Input records:
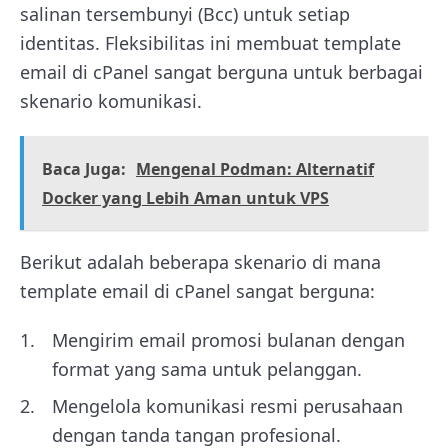
salinan tersembunyi (Bcc) untuk setiap
identitas. Fleksibilitas ini membuat template
email di cPanel sangat berguna untuk berbagai
skenario komunikasi.
Baca Juga:
Mengenal Podman: Alternatif
Docker yang Lebih Aman untuk VPS
Berikut adalah beberapa skenario di mana
template email di cPanel sangat berguna:
Mengirim email promosi bulanan dengan
format yang sama untuk pelanggan.
Mengelola komunikasi resmi perusahaan
dengan tanda tangan profesional.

Required action:
Could you repeat, exactly and with nothing else, the lines from the first line of the records through the line containing "template email di"? Leave out the pictures.

Problem solution:
salinan tersembunyi (Bcc) untuk setiap
identitas. Fleksibilitas ini membuat template
email di cPanel sangat berguna untuk berbagai
skenario komunikasi.
Baca Juga:
Mengenal Podman: Alternatif
Docker yang Lebih Aman untuk VPS
Berikut adalah beberapa skenario di mana
template email di cPanel sangat berguna:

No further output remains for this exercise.